Well done mummy =P, hope she does'nt turn into a brat too soon =P.


----------



## Epiphany (Apr 28, 2006)

Yeah me too...I think for a girl that means early teens doesn't it...I'm already shaking in my boots about it.


----------



## enngirl5 (Aug 10, 2004)

Yes, for a girl be sure to send her off to boarding school between the ages of 15-18. At least that's what my mom says. :wink: Congratulations again!


----------



## Martinelv (Aug 10, 2004)

On a birth related note - is the rumour true that giving birth is like having an enormous orgasm? It's a conspiracy theory that I give some weight to - because, well, you know - women are always complaining that they like men with bigger do-do's, and frankly (except in certain cases of course - cough) they don't come much bigger than a babies head...so I reckon all that thrashing about and moaning is like a great orgasam, and it's a big secret amoung women just to p**s us men off?

No? Oh.


----------



## Epiphany (Apr 28, 2006)

Yeah...sure it is...enormous...and the tearing, bleeding and stitches just add to the whole pleasurable experience.

Trust me...sexual anythings are the furthest from your mind when you are pushing out a kid. Even when the hottest doctor you could ever imagine is taking a gander at your nether regions and decides to have a feel around for how dilated you are, still not a sexual thought in sight...not even a stirring...it is perhaps the only time in my life that I was completely fine with 10 strangers standing around checking out my bits while my husband stood beside me looking on.

Besides...it's a common misconception that bigger is better. It's much more important to know how to use it.

Oh and Martin...please don't ever let me catch you calling it your do-do again...that alone is enough to give a person issues with intimacy.


----------



## Martinelv (Aug 10, 2004)

Sorry. It's just a silly little anecdote of mine. I'm sure it's bloody agony. Much like crapping a pineapple, I suspect. Wimmin have my sympathies in this regard. And this regard only.  That and the inability to open jars.

On a similarly related matter, I've always wondered if oriental women's bits are horizonal, rather than vertical.

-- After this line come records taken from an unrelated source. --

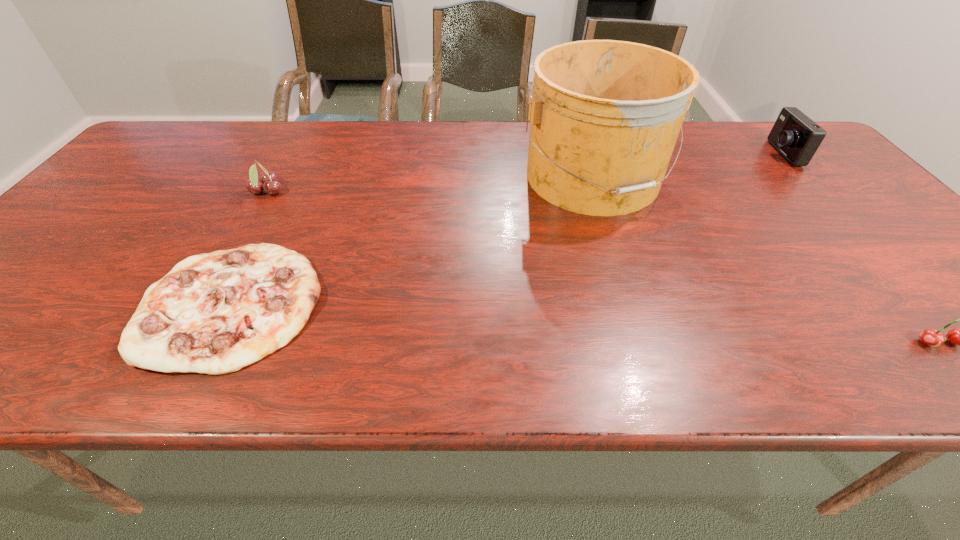 Image resolution: width=960 pixels, height=540 pixels. Identify the location of the tallest object. (605, 115).

This screenshot has height=540, width=960. In order to click on the third object from left to right in this screenshot , I will do `click(605, 115)`.

I want to click on the second tallest object, so click(x=797, y=137).

At what (x,y) coordinates should I click in order to perform the action: click on the farther cherry. Please return your answer as a coordinate pair (x, y). Image resolution: width=960 pixels, height=540 pixels. Looking at the image, I should click on (268, 182).

Find the location of a particular element. The width and height of the screenshot is (960, 540). the shortest object is located at coordinates (214, 313).

I want to click on free space located 0.360m on the right of the tallest object, so click(x=800, y=178).

This screenshot has height=540, width=960. What are the coordinates of `free space located on the front-facing side of the camera` in the screenshot? It's located at (718, 153).

Image resolution: width=960 pixels, height=540 pixels. Identify the location of vacant space located on the front-facing side of the camera. (690, 153).

You are a GUI agent. You are given a task and a screenshot of the screen. Output one action in this format:
    pyautogui.click(x=<x>, y=<y>)
    Task: Click on the vacant position located on the front-facing side of the camera
    This screenshot has width=960, height=540.
    Given the screenshot: What is the action you would take?
    pyautogui.click(x=721, y=153)

Image resolution: width=960 pixels, height=540 pixels. Find the location of `free location located 0.370m on the leaves of the left cherry`. free location located 0.370m on the leaves of the left cherry is located at coordinates (425, 192). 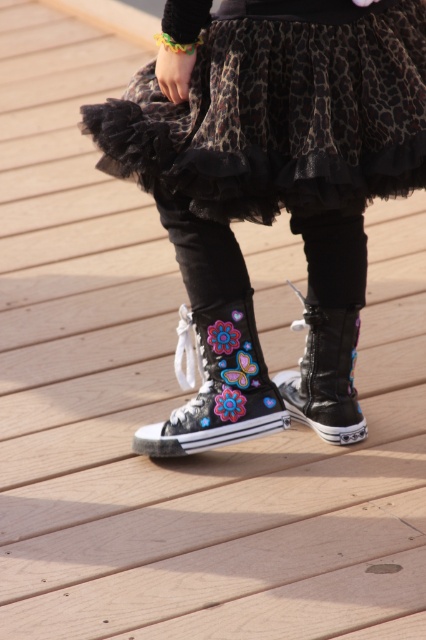 Question: Does black canvas boots at center have a lesser width compared to black canvas shoe at center?

Choices:
 (A) yes
 (B) no

Answer: (B)

Question: From the image, what is the correct spatial relationship of black canvas boots at center in relation to black canvas boot at center?

Choices:
 (A) left
 (B) right

Answer: (A)

Question: Does leopard print tulle skirt at center appear over black canvas boot at center?

Choices:
 (A) no
 (B) yes

Answer: (B)

Question: Based on their relative distances, which object is nearer to the leopard print tulle skirt at center?

Choices:
 (A) black canvas shoe at center
 (B) black canvas boots at center
 (C) black canvas boot at center

Answer: (B)

Question: Which object is farther from the camera taking this photo?

Choices:
 (A) black canvas shoe at center
 (B) black canvas boot at center
 (C) leopard print tulle skirt at center

Answer: (B)

Question: Among these objects, which one is farthest from the camera?

Choices:
 (A) black canvas boot at center
 (B) leopard print tulle skirt at center

Answer: (A) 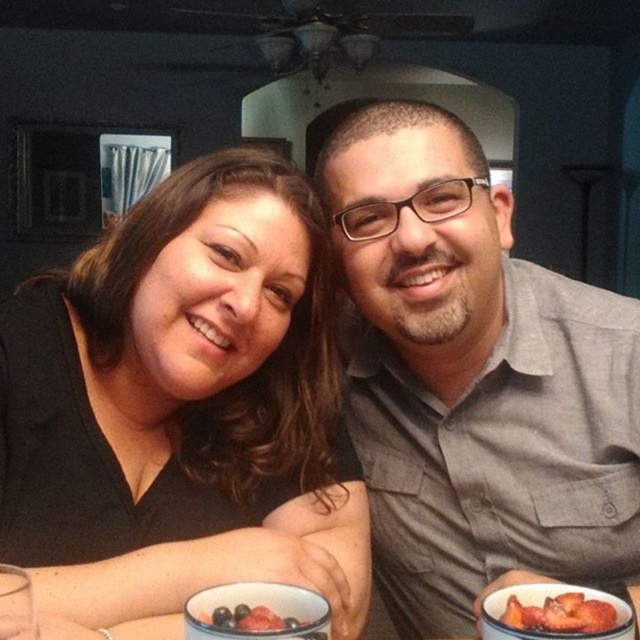 Question: Is smooth red strawberries at lower right below blueberry matte at lower center?

Choices:
 (A) no
 (B) yes

Answer: (B)

Question: Can you confirm if black matte shirt at center is thinner than smooth red strawberries at lower right?

Choices:
 (A) yes
 (B) no

Answer: (B)

Question: Among these objects, which one is nearest to the camera?

Choices:
 (A) blueberry matte at lower center
 (B) gray cotton shirt at center
 (C) smooth red strawberries at lower right

Answer: (A)

Question: In this image, where is black matte shirt at center located relative to blueberry matte at lower center?

Choices:
 (A) right
 (B) left

Answer: (B)

Question: Which point is closer to the camera?

Choices:
 (A) (538, 628)
 (B) (282, 621)
 (C) (108, 564)
 (D) (589, 500)

Answer: (A)

Question: Considering the real-world distances, which object is closest to the smooth red strawberries at lower right?

Choices:
 (A) gray cotton shirt at center
 (B) black matte shirt at center
 (C) blueberry matte at lower center

Answer: (C) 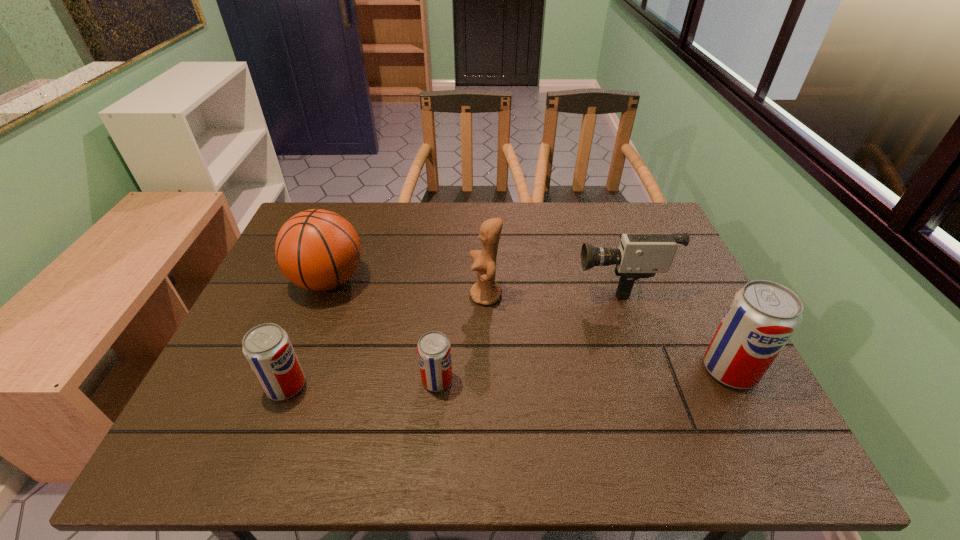 Where is `the second shortest object`? The image size is (960, 540). the second shortest object is located at coordinates (267, 347).

Image resolution: width=960 pixels, height=540 pixels. In order to click on the leftmost soda in this screenshot , I will do `click(267, 347)`.

At what (x,y) coordinates should I click in order to perform the action: click on the shortest object. Please return your answer as a coordinate pair (x, y). The height and width of the screenshot is (540, 960). Looking at the image, I should click on (434, 351).

You are a GUI agent. You are given a task and a screenshot of the screen. Output one action in this format:
    pyautogui.click(x=<x>, y=<y>)
    Task: Click on the fourth object from right to left
    This screenshot has width=960, height=540.
    Given the screenshot: What is the action you would take?
    pyautogui.click(x=434, y=351)

This screenshot has height=540, width=960. Find the location of `the rightmost object`. the rightmost object is located at coordinates 763,315.

The height and width of the screenshot is (540, 960). I want to click on the tallest soda, so click(763, 315).

Where is `camcorder`? camcorder is located at coordinates (639, 256).

You are a GUI agent. You are given a task and a screenshot of the screen. Output one action in this format:
    pyautogui.click(x=<x>, y=<y>)
    Task: Click on the third object from right to left
    The width and height of the screenshot is (960, 540).
    Given the screenshot: What is the action you would take?
    pyautogui.click(x=486, y=291)

Where is `basketball`? The image size is (960, 540). basketball is located at coordinates (318, 250).

Locate an element on the screen. The width and height of the screenshot is (960, 540). free space located 0.290m on the right of the second tallest soda is located at coordinates (437, 386).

I became curious after I dropped a Mussel and it lay on it's side.


----------



## Epiphany (Apr 28, 2006)

Hmmm...given the option I may have chosen the pineapple.

Are there really women who can't open jars or are they just trying to make men feel useful?

If they were horizontal it would explain how some could be so talented with a ping pong ball.


----------



## Homeskooled (Aug 10, 2004)

This thread started out very promising......Unfortunately, it is, as is usual for you and Martin, devolving into ping pong balls and mussels. Congratulations, Epiphany. 28? Your quite young. I wish you and your baby all the joy of life and life-giving, the joy that only children and parents can have together, the joy of sharing and loving life, and I pray that the Lord bless both of you and keep, may He let his face shine upon you, and give you both his Love and

Peace
Homeskooled


----------



## Epiphany (Apr 28, 2006)

Thanks HS...for your blessings and for saving this thread from further degeneration. :wink:

She truly is a little miracle and I feel so incredibly lucky to have such a wonder.


----------



## Martinelv (Aug 10, 2004)

Oh trust you, Homeskooled, to stop this thread degenerating into whimsy.

:evil:


----------